▶ [What to produce]: Your answer must be the exact lines from the one with "mbo Truesound 30 Triệu. Lắp Tại" to the end of the data, both included, with no pictures.

..........

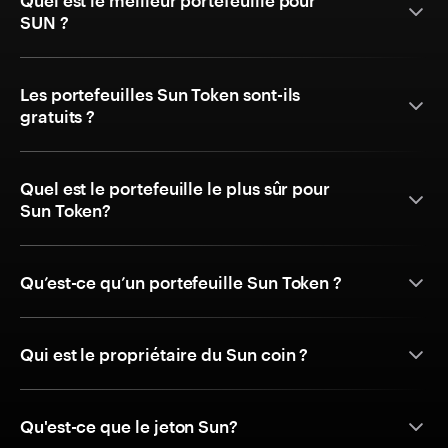
Quel est le meilleur portefeuille pour
SUN ?
Les portefeuilles Sun Token sont-ils
gratuits ?
Quel est le portefeuille le plus sûr pour
Sun Token?
Qu’est-ce qu’un portefeuille Sun Token ?
Qui est le propriétaire du Sun coin ?
Qu'est-ce que le jeton Sun?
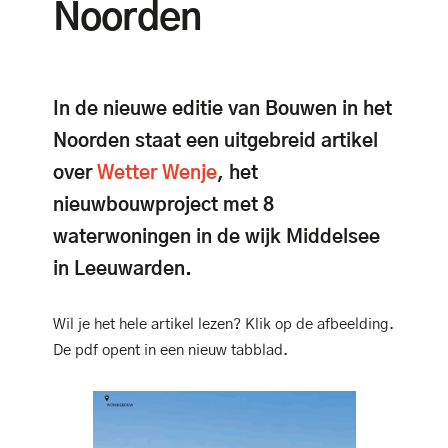
Noorden
In de nieuwe editie van Bouwen in het
Noorden staat een uitgebreid artikel
over
Wetter Wenje
, het
nieuwbouwproject met 8
waterwoningen in de wijk Middelsee
in Leeuwarden.
Wil je het hele artikel lezen? Klik op de afbeelding.
De pdf opent in een nieuw tabblad.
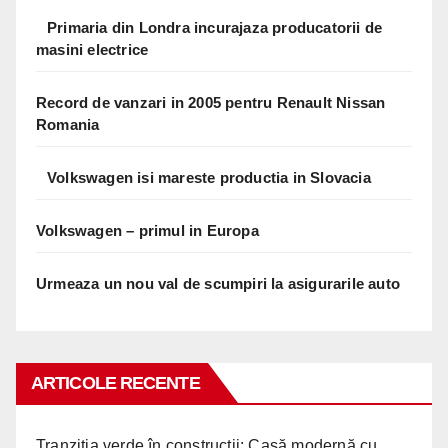
Primaria din Londra incurajaza producatorii de
masini electrice
Record de vanzari in 2005 pentru Renault Nissan
Romania
Volkswagen isi mareste productia in Slovacia
Volkswagen – primul in Europa
Urmeaza un nou val de scumpiri la asigurarile auto
ARTICOLE RECENTE
Tranziția verde în construcții: Casă modernă cu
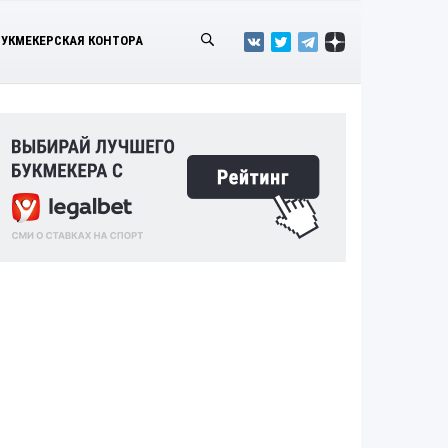
БУКМЕКЕРСКАЯ КОНТОРА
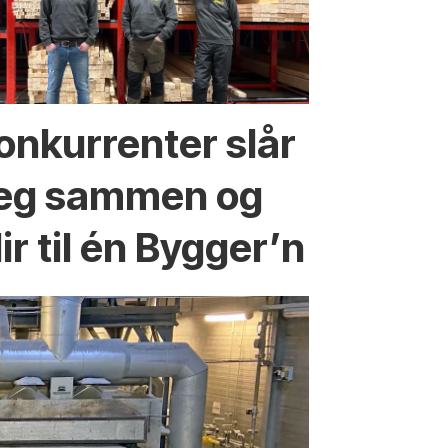
onkurrenter slår
eg sammen og
lir til én Bygger’n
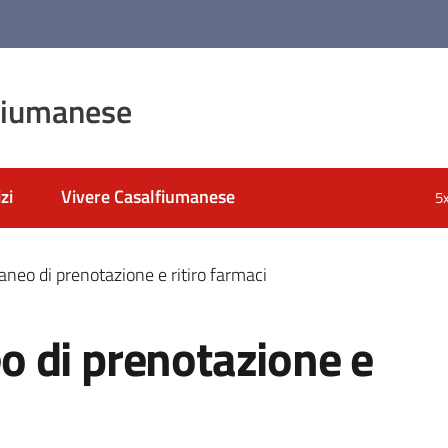
fiumanese
zi
Vivere Casalfiumanese
5
neo di prenotazione e ritiro farmaci
 di prenotazione e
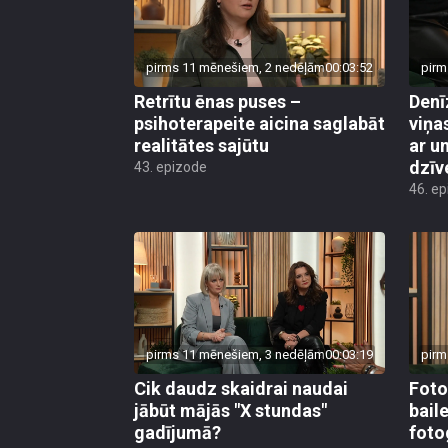
pirms 11 mēnešiem, 2 nedēļām
00:03:52
pirm
Retrītu ēnas puses –
Denī
psihoterapeite aicina saglabāt
viņa
realitātes sajūtu
ar u
dzīv
43. epizode
46. e
pirms 11 mēnešiem, 3 nedēļām
00:03:19
pirm
Cik daudz skaidrai naudai
Foto
jābūt mājās "X stundas"
bail
gadījumā?
foto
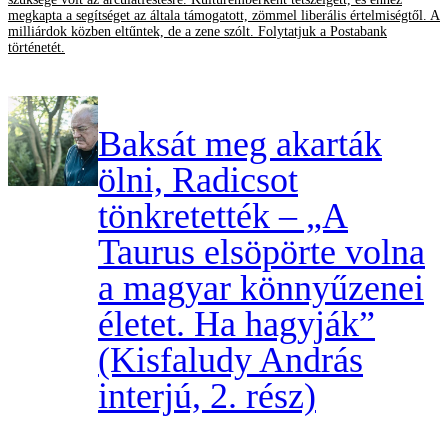
megkapta a segítséget az általa támogatott, zömmel liberális értelmiségtől. A
milliárdok közben eltűntek, de a zene szólt. Folytatjuk a Postabank
történetét.
Baksát meg akarták
ölni, Radicsot
tönkretették – „A
Taurus elsöpörte volna
a magyar könnyűzenei
életet. Ha hagyják”
(Kisfaludy András
interjú, 2. rész)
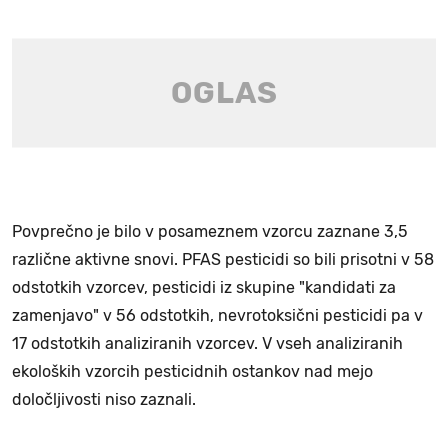
Povprečno je bilo v posameznem vzorcu zaznane 3,5
različne aktivne snovi. PFAS pesticidi so bili prisotni v 58
odstotkih vzorcev, pesticidi iz skupine "kandidati za
zamenjavo" v 56 odstotkih, nevrotoksični pesticidi pa v
17 odstotkih analiziranih vzorcev. V vseh analiziranih
ekoloških vzorcih pesticidnih ostankov nad mejo
določljivosti niso zaznali.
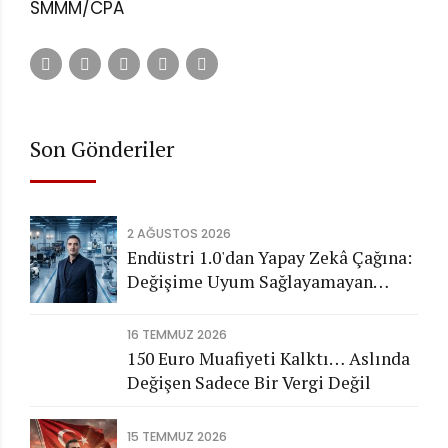
SMMM/CPA
Son Gönderiler
2 AĞUSTOS 2026
Endüstri 1.0'dan Yapay Zekâ Çağına:
Değişime Uyum Sağlayamayan
Şirketleri Nasıl Bir Gelecek
Bekliyor?
16 TEMMUZ 2026
150 Euro Muafiyeti Kalktı… Aslında
Değişen Sadece Bir Vergi Değil
15 TEMMUZ 2026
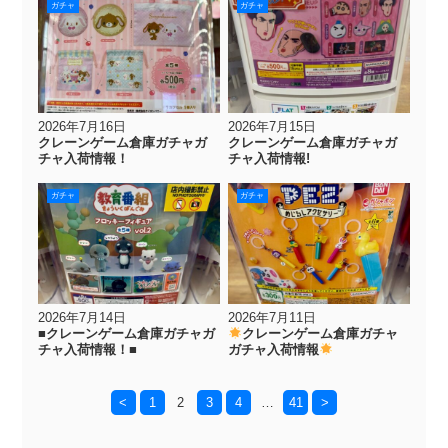
ガチャ
ガチャ
2026年7月16日
2026年7月15日
クレーンゲーム倉庫ガチャガ
クレーンゲーム倉庫ガチャガ
チャ入荷情報！
チャ入荷情報!
ガチャ
ガチャ
2026年7月14日
2026年7月11日
■クレーンゲーム倉庫ガチャガ
クレーンゲーム倉庫ガチャ
チャ入荷情報！■
ガチャ入荷情報
<
1
2
3
4
…
41
>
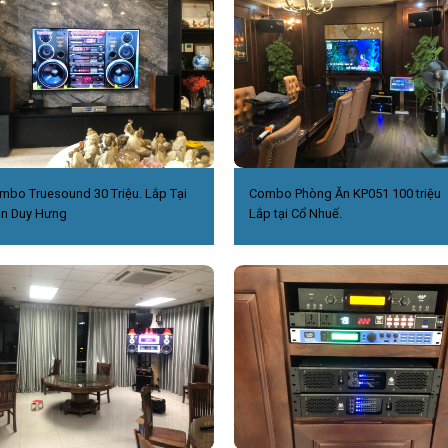
mbo Truesound 30 Triệu. Lắp Tại
Combo Phòng Ăn KP051 100 triệu
ần Duy Hưng
Lắp tại Cổ Nhuế.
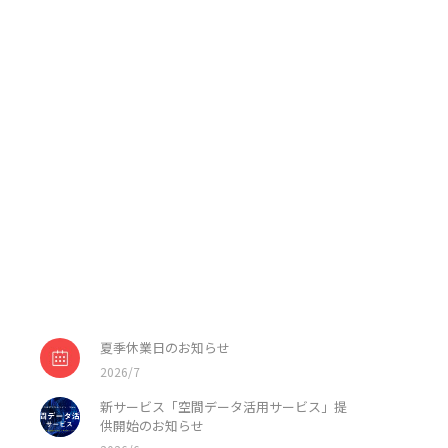
夏季休業日のお知らせ
2026/7
新サービス「空間データ活用サービス」提
供開始のお知らせ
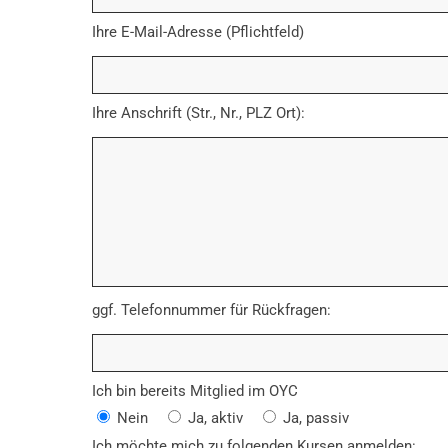
Ihre E-Mail-Adresse (Pflichtfeld)
Ihre Anschrift (Str., Nr., PLZ Ort):
ggf. Telefonnummer für Rückfragen:
Ich bin bereits Mitglied im OYC
Nein
Ja, aktiv
Ja, passiv
Ich möchte mich zu folgenden Kursen anmelden:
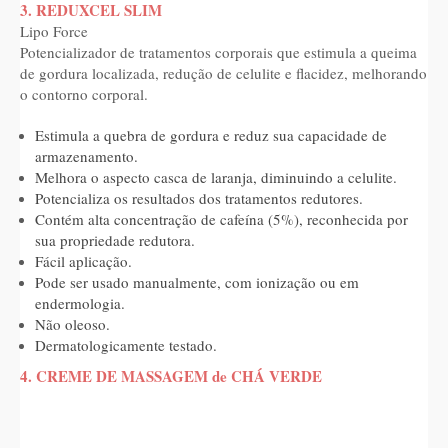
3. REDUXCEL SLIM
Lipo Force
Potencializador de tratamentos corporais que estimula a queima
de gordura localizada, redução de celulite e flacidez, melhorando
o contorno corporal.
Estimula a quebra de gordura e reduz sua capacidade de
armazenamento.
Melhora o aspecto casca de laranja, diminuindo a celulite.
Potencializa os resultados dos tratamentos redutores.
Contém alta concentração de cafeína (5%), reconhecida por
sua propriedade redutora.
Fácil aplicação.
Pode ser usado manualmente, com ionização ou em
endermologia.
Não oleoso.
Dermatologicamente testado.
4. CREME DE MASSAGEM de CHÁ VERDE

..........

▶ [Your solution]:
mbo Truesound 30 Triệu. Lắp Tại
Combo Phòng Ăn KP051 100 triệu
ần Duy Hưng
Lắp tại Cổ Nhuế.
夏季休業日のお知らせ
2026/7
新サービス「空間データ活用サービス」提
供開始のお知らせ
Ihre E-Mail-Adresse (Pflichtfeld)
Ihre Anschrift (Str., Nr., PLZ Ort):
ggf. Telefonnummer für Rückfragen:
Ich bin bereits Mitglied im OYC
Nein
Ja, aktiv
Ja, passiv
Ich möchte mich zu folgenden Kursen anmelden:
3. REDUXCEL SLIM
Lipo Force
Potencializador de tratamentos corporais que estimula a queima
de gordura localizada, redução de celulite e flacidez, melhorando
o contorno corporal.
Estimula a quebra de gordura e reduz sua capacidade de
armazenamento.
Melhora o aspecto casca de laranja, diminuindo a celulite.
Potencializa os resultados dos tratamentos redutores.
Contém alta concentração de cafeína (5%), reconhecida por
sua propriedade redutora.
Fácil aplicação.
Pode ser usado manualmente, com ionização ou em
endermologia.
Não oleoso.
Dermatologicamente testado.
4. CREME DE MASSAGEM de CHÁ VERDE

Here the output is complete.